Mon fils ainé, nouvellement promu chirurgien, a été éduqué beaucoup plus récemment, mais avec le même malentendu.

Et dès lors que les maladies virales ne sont pas traitables, notre seule arme, c’est la vaccination. Un ami qui a passé sa vie d’universitaire médecin, nouvellement retraité en 2016 n’a jamais entendu autre chose non plus.

Alors que la « pandémie » éclatait, je m’informais et lisait constamment nombre de publications en ligne : Articles Chinois, Indiens, et Coréennes ddont certaines mentionnaient l’hydroxychloroquine (HCQ), un antipaludique contre le Coronavirus).

En une heure, j’ai trouvé plus de 20 articles scientifiques, écrits dans les quarante dernières années sur l’utilisation de Lysosomotropes (Les lysosomes sont des organites des cellules. Les agents lysosomotropes ont la particularité de générer un dysfonctionnement des lysosomes. Ndlr), en particulier la Chloroquine – pour traiter le virus. Comme Rip Van Winkle, je me suis soudainement réveillé, après des décennies, devant une réalité médicale totalement nouvelle.

Par exemple, de « nombreuses enquêtes ont signalé des activités antivirale en milieu in-vitro de l’Azythromycine contre les virus pathogènes avec des concentrations inhibitrices de 50% allant de 1 à 6 μM, à l’exception de la grippe H1N1 » écrivent Damle et Al1

Ils affirment que des expériences in vitro suggèrent que l’AZ contient des propriétés antivirales à des concentrations physiologiquement compatibles avec des doses utilisées pour traites les infections bactériennes pulmonaires. Ils ajoutent que la séquestration intracellulaire de l’AZ peut empêcher la réplication virale.

L’AZ est utilisée contre le COVID-19, pour son activité antibactérienne ou anti-inflammatoire, justification globalement acceptée.

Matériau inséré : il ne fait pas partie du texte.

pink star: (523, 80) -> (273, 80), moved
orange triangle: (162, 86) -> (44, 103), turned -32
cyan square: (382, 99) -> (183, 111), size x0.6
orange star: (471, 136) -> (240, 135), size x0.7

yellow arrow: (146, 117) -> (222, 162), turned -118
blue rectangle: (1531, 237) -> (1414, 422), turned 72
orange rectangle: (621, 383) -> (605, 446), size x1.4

Les antibiotiques utilisés usuellement dans la maladie de Lyme, y compris les tétracyclines, les macrolides, le métronidazole et la ciprofloxacine peuvent avoir une activité contre les virus2

Comment alors notre éducation médicale a-t-elle pu négliger cette science de base ?

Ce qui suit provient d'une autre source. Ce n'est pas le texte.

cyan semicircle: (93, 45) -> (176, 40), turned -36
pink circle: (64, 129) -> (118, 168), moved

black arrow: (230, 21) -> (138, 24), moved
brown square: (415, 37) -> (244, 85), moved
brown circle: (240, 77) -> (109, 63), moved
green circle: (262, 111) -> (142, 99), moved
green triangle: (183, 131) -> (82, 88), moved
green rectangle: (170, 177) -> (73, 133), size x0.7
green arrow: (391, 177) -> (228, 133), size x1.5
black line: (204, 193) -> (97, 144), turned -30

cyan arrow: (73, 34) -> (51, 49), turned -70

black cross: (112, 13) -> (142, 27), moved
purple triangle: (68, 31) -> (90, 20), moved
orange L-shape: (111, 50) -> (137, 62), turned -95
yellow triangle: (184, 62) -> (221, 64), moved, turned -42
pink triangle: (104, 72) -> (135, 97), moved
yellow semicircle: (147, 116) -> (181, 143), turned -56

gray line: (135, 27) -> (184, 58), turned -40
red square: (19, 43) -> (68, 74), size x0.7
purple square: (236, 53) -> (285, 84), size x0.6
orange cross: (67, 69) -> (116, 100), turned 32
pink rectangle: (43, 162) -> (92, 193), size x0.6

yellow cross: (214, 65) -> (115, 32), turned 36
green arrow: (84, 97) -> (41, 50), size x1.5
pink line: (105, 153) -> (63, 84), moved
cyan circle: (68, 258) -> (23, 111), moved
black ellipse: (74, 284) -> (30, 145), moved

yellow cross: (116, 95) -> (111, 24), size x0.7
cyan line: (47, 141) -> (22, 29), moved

Il pourrait être difficile pour des non médecin d’évaluer l’ampleur de cette omission scientifique qui fait trembler le monde – et probablement provoque sa dissimulation. C’est comme si, du jour au lendemain, après quarante années passées à apprendre que le monde était plat, soudainement, en une nuit, nous avions appris et pris conscience que le monde était rond.

Cette idée que ce virus, ainsi que l’actuelle pandémie du SARS-Cov2 puisse être tué par des médicaments usuels (antibiotiques, antipaludéens ou autres antiparasites) bouleverse profondément la pratique de la médecine.

La grippe

L’article scientifique qui m’a d’abord fait réfléchir à un potentiel motif de cacher ces données concerne l’inhibition in vitro de la réplication du virus de la grippe humaine A par la chloroquine (CQ)3.

Ce papier a été publié en 2006. Ce document et d’autres, notamment celui publié en 2005 sur l’efficacité de la CQ contre le SRAS-CoV-1, cause du syndrome respiratoire aigu sévère, 4 montrent que la CQ, dont est dérivée la HCQ, est extrêmement efficace contre certains virus.

Compte tenu de l’inquiétude supposée des responsables de la santé face aux décès par la grippe, pourquoi la recherche sur la CQ n’a-t-elle pas été menée ?

Considérant que l’ensemble de l’industrie des vaccins qui pèse près de 69 milliards de dollars par an sur le marché de la «prévention» de maladies virales considérées comme «Incurable» – comme la grippe virale A, la rougeole, etc. et qu’un traitement efficace et très bon marché est disponible pour ces maladies, toute l’industrie des vaccins s’écroule comme un château de cartes.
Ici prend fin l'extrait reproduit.